» Try it
Collect all lines containing the word "Scalze" from the data.

Transcribed page contents
----

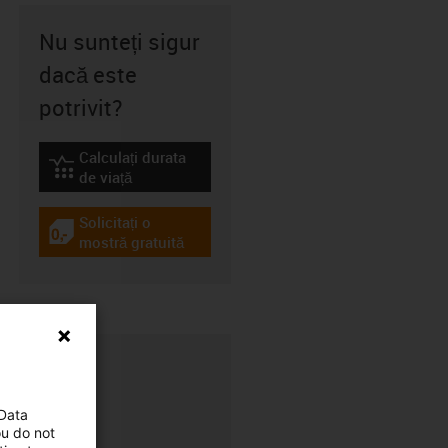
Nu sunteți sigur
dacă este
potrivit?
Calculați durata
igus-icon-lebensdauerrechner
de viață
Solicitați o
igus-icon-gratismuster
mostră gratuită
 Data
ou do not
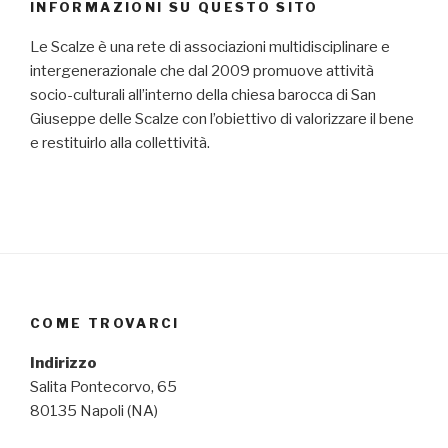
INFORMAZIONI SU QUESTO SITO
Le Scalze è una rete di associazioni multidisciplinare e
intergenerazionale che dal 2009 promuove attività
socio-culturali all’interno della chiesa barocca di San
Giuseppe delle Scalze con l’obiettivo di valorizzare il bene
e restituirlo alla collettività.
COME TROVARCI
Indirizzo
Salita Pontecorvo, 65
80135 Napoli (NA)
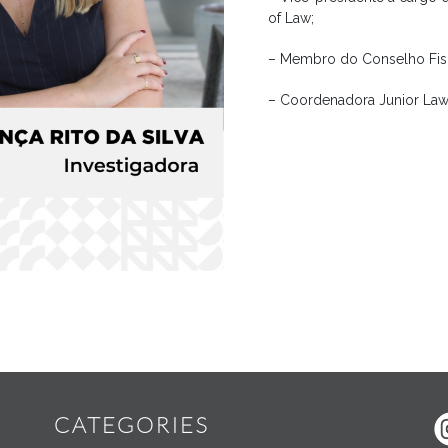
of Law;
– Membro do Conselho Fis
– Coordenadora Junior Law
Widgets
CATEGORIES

----

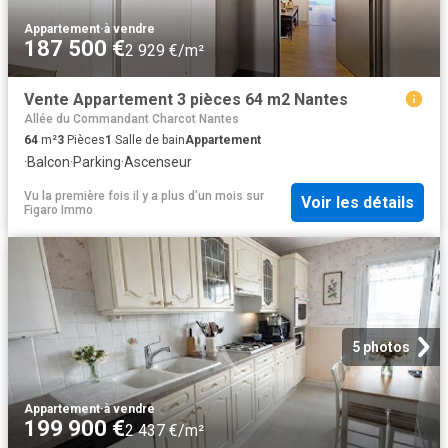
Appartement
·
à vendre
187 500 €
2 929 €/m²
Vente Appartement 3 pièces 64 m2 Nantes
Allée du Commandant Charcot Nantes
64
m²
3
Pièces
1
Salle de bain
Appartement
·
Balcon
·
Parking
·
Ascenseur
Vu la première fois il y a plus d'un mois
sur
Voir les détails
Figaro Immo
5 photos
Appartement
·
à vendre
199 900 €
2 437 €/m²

----

» Task answer
Le Scalze è una rete di associazioni multidisciplinare e
Giuseppe delle Scalze con l’obiettivo di valorizzare il bene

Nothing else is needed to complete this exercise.